— EXERCISE DIRECTIONS —
Give only the number of lines in the data that include the string "Toyota".

— DATA FOR PROCESSING —
◇ ◇ ◇ ◇

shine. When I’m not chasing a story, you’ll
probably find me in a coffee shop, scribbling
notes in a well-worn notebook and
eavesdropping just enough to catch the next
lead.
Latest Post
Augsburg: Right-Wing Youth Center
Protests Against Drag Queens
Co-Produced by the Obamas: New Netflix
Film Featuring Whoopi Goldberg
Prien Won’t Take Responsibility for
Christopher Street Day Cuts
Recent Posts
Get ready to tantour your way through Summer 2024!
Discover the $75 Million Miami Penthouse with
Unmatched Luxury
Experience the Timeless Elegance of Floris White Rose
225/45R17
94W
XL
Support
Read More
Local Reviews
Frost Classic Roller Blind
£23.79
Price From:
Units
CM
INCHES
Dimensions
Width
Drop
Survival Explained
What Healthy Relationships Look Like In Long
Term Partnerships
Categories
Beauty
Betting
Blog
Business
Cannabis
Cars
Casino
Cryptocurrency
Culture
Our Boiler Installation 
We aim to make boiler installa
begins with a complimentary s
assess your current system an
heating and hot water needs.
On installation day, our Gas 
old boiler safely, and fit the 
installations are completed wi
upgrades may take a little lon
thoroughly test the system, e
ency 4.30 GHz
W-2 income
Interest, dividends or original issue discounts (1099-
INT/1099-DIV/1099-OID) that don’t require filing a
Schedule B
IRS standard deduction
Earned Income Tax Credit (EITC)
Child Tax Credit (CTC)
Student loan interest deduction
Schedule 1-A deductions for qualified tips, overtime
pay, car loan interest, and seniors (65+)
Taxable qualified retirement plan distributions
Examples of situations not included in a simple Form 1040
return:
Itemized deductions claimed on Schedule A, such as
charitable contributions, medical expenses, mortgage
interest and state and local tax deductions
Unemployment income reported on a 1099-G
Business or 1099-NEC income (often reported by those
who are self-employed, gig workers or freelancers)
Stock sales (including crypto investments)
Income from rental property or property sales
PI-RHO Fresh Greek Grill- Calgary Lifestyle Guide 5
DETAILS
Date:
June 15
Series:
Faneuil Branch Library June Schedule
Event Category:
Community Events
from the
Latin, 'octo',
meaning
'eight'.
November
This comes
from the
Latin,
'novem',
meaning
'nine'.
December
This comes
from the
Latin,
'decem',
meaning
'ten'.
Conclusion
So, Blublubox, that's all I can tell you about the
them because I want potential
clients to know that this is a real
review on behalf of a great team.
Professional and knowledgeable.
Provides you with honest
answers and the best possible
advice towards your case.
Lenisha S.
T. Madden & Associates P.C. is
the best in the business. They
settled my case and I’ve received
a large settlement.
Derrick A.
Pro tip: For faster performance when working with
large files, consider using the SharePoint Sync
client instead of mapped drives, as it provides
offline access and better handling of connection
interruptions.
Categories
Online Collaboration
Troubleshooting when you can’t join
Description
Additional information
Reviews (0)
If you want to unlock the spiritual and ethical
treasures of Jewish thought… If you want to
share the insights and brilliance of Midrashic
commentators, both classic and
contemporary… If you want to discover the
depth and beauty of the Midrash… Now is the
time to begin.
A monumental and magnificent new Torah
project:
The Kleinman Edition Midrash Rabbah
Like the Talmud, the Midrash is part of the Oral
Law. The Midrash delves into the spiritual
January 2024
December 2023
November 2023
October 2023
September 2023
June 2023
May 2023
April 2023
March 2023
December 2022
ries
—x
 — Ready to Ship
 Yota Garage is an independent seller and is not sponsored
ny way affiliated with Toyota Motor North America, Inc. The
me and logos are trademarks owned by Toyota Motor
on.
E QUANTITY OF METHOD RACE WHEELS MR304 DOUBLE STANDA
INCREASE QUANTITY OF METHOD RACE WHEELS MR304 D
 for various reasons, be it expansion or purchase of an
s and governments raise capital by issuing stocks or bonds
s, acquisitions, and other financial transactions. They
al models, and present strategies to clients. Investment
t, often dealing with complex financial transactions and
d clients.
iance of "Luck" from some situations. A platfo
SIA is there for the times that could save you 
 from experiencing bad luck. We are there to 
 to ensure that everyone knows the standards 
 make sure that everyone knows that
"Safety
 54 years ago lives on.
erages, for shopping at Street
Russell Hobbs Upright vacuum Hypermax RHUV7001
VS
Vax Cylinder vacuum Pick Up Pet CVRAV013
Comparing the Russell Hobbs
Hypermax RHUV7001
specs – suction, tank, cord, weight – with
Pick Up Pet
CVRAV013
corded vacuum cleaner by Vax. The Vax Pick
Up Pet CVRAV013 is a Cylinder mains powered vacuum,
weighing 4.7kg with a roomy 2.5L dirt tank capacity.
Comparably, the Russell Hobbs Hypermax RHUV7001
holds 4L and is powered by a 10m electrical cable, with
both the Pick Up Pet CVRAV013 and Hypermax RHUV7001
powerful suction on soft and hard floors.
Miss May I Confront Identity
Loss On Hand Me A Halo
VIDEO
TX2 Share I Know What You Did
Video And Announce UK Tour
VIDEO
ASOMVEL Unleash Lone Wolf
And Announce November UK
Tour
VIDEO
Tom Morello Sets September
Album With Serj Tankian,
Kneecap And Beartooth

◇ ◇ ◇ ◇

— RESULT OF THIS EXERCISE —
2